Taxonomic depth | Homogeneity of medians (P value)a | Class orderb | |
---|---|---|---|
dN | Genus: Escherichia | <2.2 × 10−16 | III > II = I |
Order: Enterobacteriales | <2.2 × 10−16 | III > II > I | |
Class: Gammaproteobacteria | <2.2 × 10−16 | III > II > I | |
Phylum: Proteobacteria | <2.2 × 10−16 | III > II > I | |
Protein distance | Genus: Escherichia | <2.2 × 10−16 | III > II = I |
Order: Enterobacteriales | <2.2 × 10−16 | III > II > I | |
Class: Gammaproteobacteria | <2.2 × 10−16 | III > II > I | |
Phylum: Proteobacteria | <2.2 × 10−16 | III > II > I |
aUsing Friedman Mack–Skilling test (Mack and Skillings 1980).
bOrder of the DnaK-dependency classes (IDnaK, IIDnaK, IIIDnaK) sorted by the mean of the relevant measure (α = 0.05, using Tukey’s post hoc test).
To quantify the effect of DnaK-mediated folding on the evolution of its client proteins we examined the relative evolutionary rates of interactors in the three classes.
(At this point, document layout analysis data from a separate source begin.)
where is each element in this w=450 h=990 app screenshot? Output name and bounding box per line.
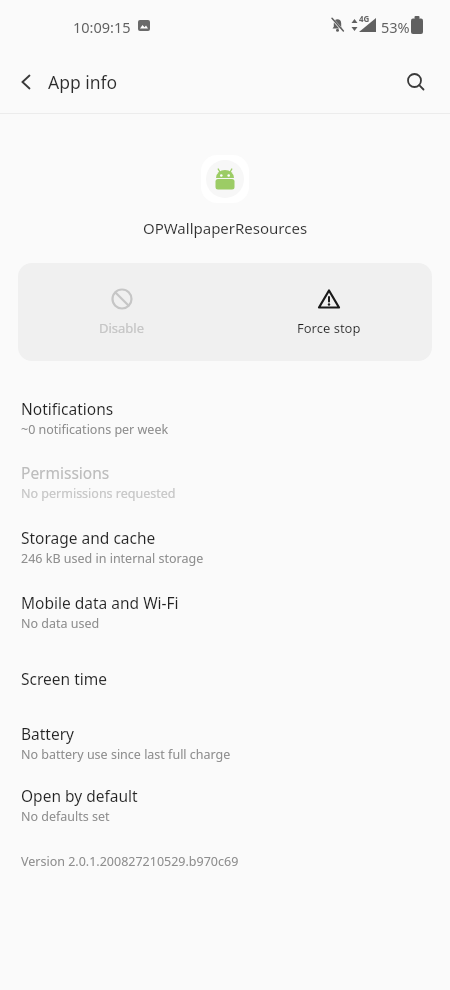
button[interactable]: Mobile data and Wi-Fi [0, 584, 450, 642]
staticText: OPWallpaperResources [0, 218, 450, 238]
staticText: Mobile data and Wi-Fi [21, 592, 179, 613]
staticText: No permissions requested [21, 485, 176, 502]
staticText: ~0 notifications per week [21, 421, 169, 438]
button[interactable]: Notifications [0, 390, 450, 448]
staticText: Permissions [21, 462, 110, 483]
staticText: 246 kB used in internal storage [21, 550, 204, 567]
button[interactable]: Battery [0, 715, 450, 773]
staticText: Version 2.0.1.200827210529.b970c69 [21, 853, 239, 870]
staticText: Force stop [297, 319, 361, 337]
staticText: Disable [99, 319, 145, 337]
staticText: Battery [21, 723, 75, 744]
button[interactable] [8, 64, 44, 100]
button[interactable]: Screen time [0, 660, 450, 699]
button[interactable]: Force stop [225, 263, 432, 361]
staticText: Screen time [21, 668, 107, 689]
staticText: No defaults set [21, 808, 110, 825]
staticText: No data used [21, 615, 100, 632]
button[interactable]: Open by default [0, 777, 450, 835]
button[interactable]: Disable [18, 263, 225, 361]
button[interactable]: Permissions [0, 454, 450, 512]
staticText: Open by default [21, 785, 138, 806]
staticText: App info [48, 70, 118, 94]
staticText: Storage and cache [21, 527, 156, 548]
button[interactable] [398, 64, 434, 100]
button[interactable]: Storage and cache [0, 519, 450, 577]
staticText: 10:09:15 [73, 17, 131, 37]
staticText: No battery use since last full charge [21, 746, 231, 763]
staticText: 4G [359, 13, 370, 24]
staticText: 53% [381, 17, 410, 37]
staticText: Notifications [21, 398, 114, 419]
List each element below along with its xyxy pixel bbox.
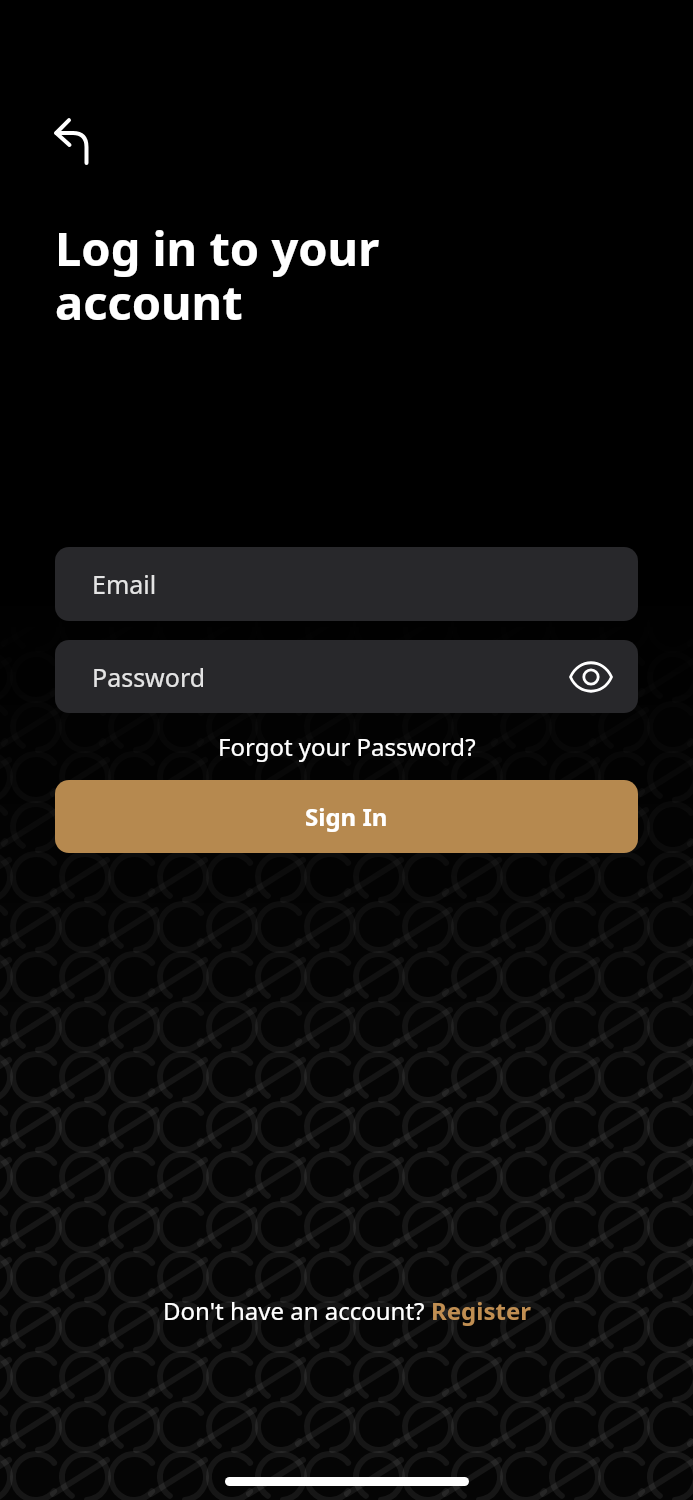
staticText: Email <box>92 567 157 601</box>
button[interactable]: Sign In <box>55 780 638 853</box>
staticText: Don't have an account? <box>163 1294 431 1327</box>
button[interactable]: Don't have an account? <box>163 1294 531 1327</box>
staticText: Register <box>431 1294 531 1327</box>
staticText: Log in to your account <box>55 216 380 333</box>
button[interactable]: Password <box>55 640 638 713</box>
staticText: Password <box>92 660 206 694</box>
button[interactable]: Forgot your Password? <box>218 730 476 763</box>
staticText: Sign In <box>305 800 388 833</box>
button[interactable]: Email <box>55 547 638 621</box>
button[interactable] <box>44 106 100 162</box>
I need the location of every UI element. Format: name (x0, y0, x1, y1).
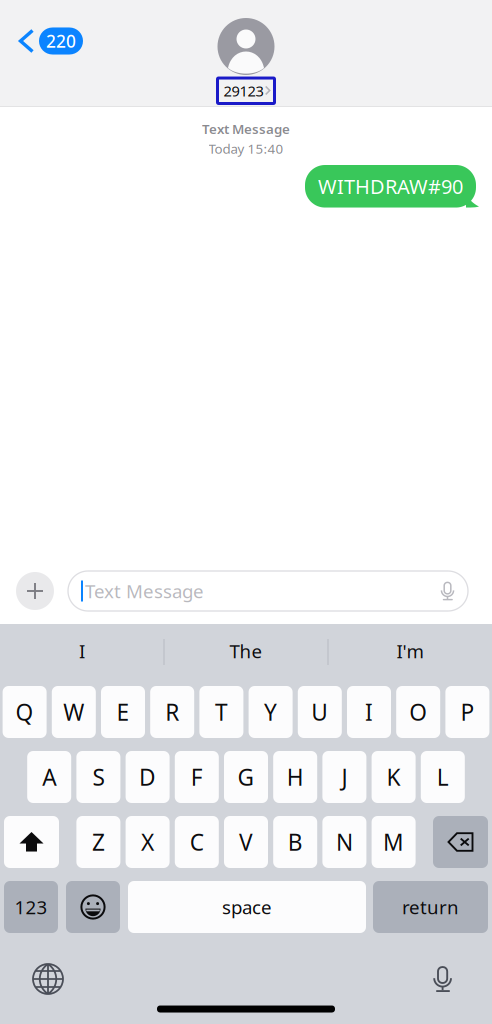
button[interactable]: U (298, 686, 342, 738)
staticText: I'm (396, 639, 424, 663)
staticText: return (402, 895, 459, 919)
button[interactable]: 220 (0, 19, 128, 63)
button[interactable]: E (101, 686, 145, 738)
button[interactable]: W (52, 686, 96, 738)
staticText: Today 15:40 (208, 140, 284, 157)
staticText: P (460, 697, 474, 727)
button[interactable]: Y (249, 686, 293, 738)
staticText: 123 (14, 895, 48, 919)
button[interactable]: Z (76, 816, 120, 868)
staticText: L (437, 762, 449, 792)
staticText: I (79, 639, 85, 663)
button[interactable]: X (126, 816, 170, 868)
button[interactable]: F (175, 751, 219, 803)
button[interactable]: T (199, 686, 243, 738)
staticText: X (141, 827, 154, 857)
button[interactable]: B (273, 816, 317, 868)
staticText: G (238, 762, 254, 792)
button[interactable]: C (175, 816, 219, 868)
button[interactable]: G (224, 751, 268, 803)
staticText: C (190, 827, 204, 857)
staticText: T (215, 697, 228, 727)
button[interactable]: I'm (328, 626, 492, 676)
staticText: WITHDRAW#90 (318, 173, 463, 200)
button[interactable]: Dictate (420, 956, 466, 1002)
button[interactable]: M (372, 816, 416, 868)
button[interactable]: A (27, 751, 71, 803)
staticText: B (288, 827, 303, 857)
staticText: 220 (46, 30, 76, 52)
button[interactable]: Add attachment (16, 572, 54, 610)
button[interactable]: L (421, 751, 465, 803)
staticText: H (287, 762, 304, 792)
staticText: V (239, 827, 253, 857)
staticText: The (230, 639, 262, 663)
button[interactable]: S (76, 751, 120, 803)
button[interactable]: 123 (4, 881, 58, 933)
staticText: 29123 (224, 81, 264, 100)
button[interactable]: H (273, 751, 317, 803)
button[interactable]: R (150, 686, 194, 738)
staticText: O (409, 697, 427, 727)
button[interactable]: 29123 (218, 78, 274, 104)
staticText: Text Message (202, 120, 290, 138)
button[interactable]: Delete (433, 816, 488, 868)
staticText: I (365, 697, 373, 727)
staticText: W (63, 697, 84, 727)
staticText: Z (92, 827, 105, 857)
button[interactable]: Shift (4, 816, 59, 868)
staticText: N (336, 827, 353, 857)
staticText: E (116, 697, 130, 727)
button[interactable]: return (373, 881, 488, 933)
button[interactable]: space (128, 881, 366, 933)
staticText: J (341, 762, 347, 792)
button[interactable]: Switch keyboard (25, 956, 71, 1002)
button[interactable]: O (396, 686, 440, 738)
staticText: R (165, 697, 179, 727)
button[interactable]: The (164, 626, 328, 676)
button[interactable]: Q (3, 686, 47, 738)
staticText: M (383, 827, 404, 857)
staticText: A (42, 762, 56, 792)
button[interactable]: K (372, 751, 416, 803)
staticText: Y (264, 697, 277, 727)
staticText: D (139, 762, 156, 792)
button[interactable]: P (445, 686, 489, 738)
button[interactable]: J (322, 751, 366, 803)
button[interactable]: I (347, 686, 391, 738)
button[interactable]: I (0, 626, 164, 676)
button[interactable]: N (322, 816, 366, 868)
staticText: Text Message (85, 579, 204, 603)
staticText: S (92, 762, 104, 792)
staticText: Q (16, 697, 34, 727)
staticText: U (311, 697, 328, 727)
button[interactable]: Emoji (66, 881, 120, 933)
staticText: F (191, 762, 203, 792)
button[interactable]: D (126, 751, 170, 803)
staticText: K (387, 762, 401, 792)
staticText: space (222, 895, 272, 919)
button[interactable]: V (224, 816, 268, 868)
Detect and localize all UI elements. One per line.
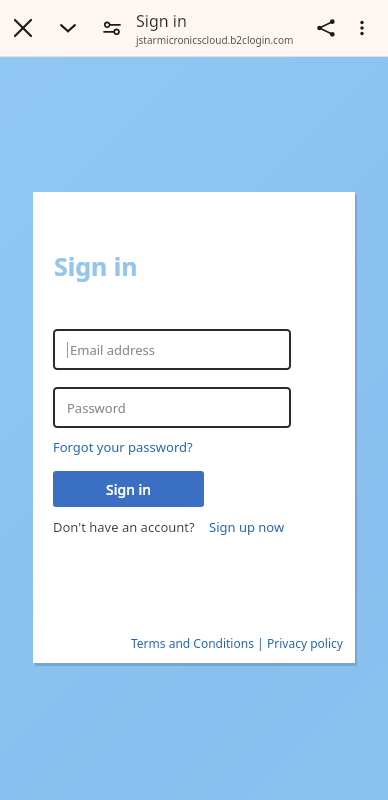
button[interactable]: Sign in bbox=[136, 10, 306, 47]
button[interactable]: Email address bbox=[53, 329, 291, 370]
button[interactable]: Share bbox=[306, 8, 346, 48]
button[interactable]: Close bbox=[5, 10, 41, 46]
staticText: Email address bbox=[70, 341, 155, 359]
button[interactable]: Sign in bbox=[53, 471, 204, 507]
button[interactable]: Site settings bbox=[94, 10, 130, 46]
button[interactable]: Privacy policy bbox=[267, 635, 343, 651]
staticText: Sign in bbox=[106, 480, 152, 499]
staticText: Don't have an account? bbox=[53, 518, 195, 536]
staticText: Sign in bbox=[54, 249, 138, 283]
staticText: Sign in bbox=[136, 10, 187, 32]
staticText: jstarmicronicscloud.b2clogin.com bbox=[136, 33, 294, 47]
staticText: Password bbox=[67, 399, 126, 417]
button[interactable]: More options bbox=[342, 8, 382, 48]
staticText: | bbox=[254, 635, 267, 651]
button[interactable]: Password bbox=[53, 387, 291, 428]
button[interactable]: Sign up now bbox=[209, 518, 285, 536]
button[interactable]: Forgot your password? bbox=[53, 437, 193, 457]
button[interactable]: Expand bbox=[50, 10, 86, 46]
button[interactable]: Terms and Conditions bbox=[131, 635, 254, 651]
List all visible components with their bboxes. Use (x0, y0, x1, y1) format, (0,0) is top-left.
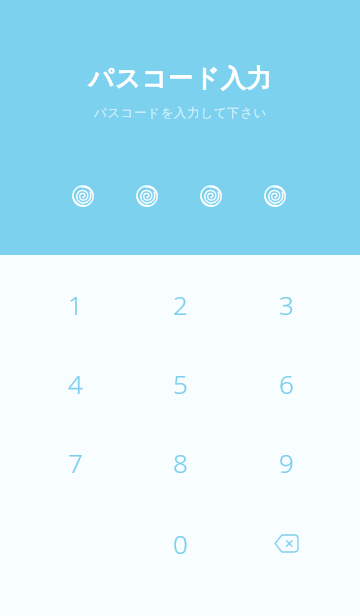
staticText: 5 (173, 366, 188, 401)
staticText: 4 (68, 366, 83, 401)
button[interactable]: Delete (238, 507, 334, 579)
button[interactable]: 1 (27, 268, 123, 340)
button[interactable]: 5 (132, 347, 228, 419)
staticText: パスコード入力 (88, 63, 273, 94)
staticText: 3 (279, 287, 294, 322)
button[interactable]: 9 (238, 426, 334, 498)
staticText: 1 (68, 287, 83, 322)
staticText: 9 (279, 445, 294, 480)
button[interactable]: 7 (27, 426, 123, 498)
button[interactable]: 6 (238, 347, 334, 419)
staticText: パスコードを入力して下さい (94, 105, 267, 121)
button[interactable]: 2 (132, 268, 228, 340)
button[interactable]: 8 (132, 426, 228, 498)
button[interactable]: 3 (238, 268, 334, 340)
staticText: 8 (173, 445, 188, 480)
staticText: 7 (68, 445, 83, 480)
staticText: 6 (279, 366, 294, 401)
button[interactable]: 4 (27, 347, 123, 419)
staticText: 2 (173, 287, 188, 322)
button[interactable]: 0 (132, 507, 228, 579)
staticText: 0 (173, 526, 188, 561)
The ratio of Class IIIDnaK and Class IDnaK calculated from the dN and protein distance at the genus depth reveals that proteins in the highest dependency class evolve, on average, 4-fold faster than proteins in the lowest dependency class (table 2). The ratio of Class IIDnaK and Class IDnaK rates shows that Class IIDnaK proteins evolve, on average, 2-fold faster than Class IDnaK proteins. The comparison of evolutionary rates at the order depth shows that an average of 2-fold rate increase in Class IIIDnaK proteins in comparison to Class IDnaK proteins is still observed. Further comparisons of protein evolutionary rates among the classes at increasing taxonomic depth reveal smaller ratios than the ones observed at the genus and order levels (table 2). These results are explained by the increasing distance between the compared genomes in the class and phylum depths and the reference genome of E. coli as well as possible differences in the DnaK interactome among proteobacteria.
Table 2.
Genus | Order | Class | Phylum | |
---|---|---|---|---|
dN | ||||
Class III/I | 4.3; 2.8 | 2.4; 1.5 | 1.4; 1.3 | 1.2; 1.2 |
Class II/I | 2.4; 1.4 | 1.6; 1.3 | 1.3; 1.1 | 1.1; 1.1 |
Protein distance | ||||
Class III/I | 3.9; 2.6 | 2.4; 1.5 | 1.5; 1.2 | 1.2; 1.1 |
Class II/I | 2.2; 1.2 | 1.6; 1.3 | 1.3; 1.1 | 1.1; 1 |
Note.—The taxonomic depth samples are mutually exclusive.
DnaK-Dependency Classes Correlate with Protein Expression Level
Protein evolutionary rate and expression level are known to be negatively correlated (Zhang and Yang 2015). Indeed, the absolute protein expression levels measured in E. coli K12 MG1655 (Lu et al. 2007) are significantly different among the three DnaK-dependency classes (P = 3.77 × 10−06, using Kruskal–Wallis test). Furthermore, post hoc comparisons show that the mean expression level is negatively correlated with the DnaK-dependency so that proteins in Class IIIDnaK have significantly lower levels of protein expression than Class IIDnaK members and those are significantly less expressed in comparison to Class IDnaK proteins (i.e., Class IDnaK > Class IIDnaK > Class IIIDnaK, α = 0.05, using Tukey’s post hoc test; fig. 2A). We further tested for a correlation between DnaK-dependency and CAI that is known to be positively correlated with protein expression (Sharp and Li 1987; Drummond and Wilke 2008). Our analysis reveals that the CAI is significantly different among the three DnaK-dependency classes, where the following order is observed: Class IDnaK > Class IIDnaK > Class IIIDnaK (α = 0.05, using Tukey’s post hoc test; fig. 2B). Thus, CAI is significantly negatively correlated with the dependency on DnaK for folding.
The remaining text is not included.